Scientific classification
- Kingdom: Animalia
- Phylum: Chordata
- Class: Reptilia
- Order: Squamata
- Suborder: Serpentes
- Family: Viperidae
- Genus: Bitis
- Species: B. armata
- Binomial name: Bitis armata (A. Smith, 1826)

= Southern adder =

- Genus: Bitis
- Species: armata
- Authority: (A. Smith, 1826)
- Conservation status: VU

Species of snake

The southern adder (Bitis armata) is an endangered species of venomous snake in the family Viperidae. It is endemic to the Western Cape in South Africa.

== Description ==
The southern adder averages 20 cm in length (with a maximum length of 40 cm).

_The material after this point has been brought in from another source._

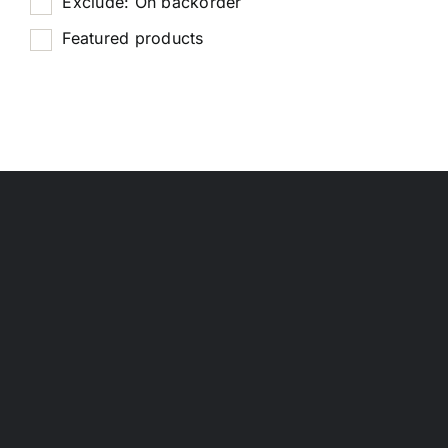
Exclude: On backorder
Featured products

It has two white bands beneath and between the eye. It has horned tufts above the eyes. The southern adder is greyish-brown in colour, with dark brown patterning down the centre.

== Distribution ==
The southern adder is found in three separate subpopulations on the southwestern coastal margins of the Western Cape. Previously, a fourth subpopulation in Cape Town is thought to be locally extinct. The northern subpopulation is found from West Coast National Park to approximately 20 km north of Cape Town. The southeastern subpopulation is found near Hermanus and near De Hoop Nature Reserve.

== Habitat and Ecology ==
The southern adder is found near limestone rock in Fynbos vegetation.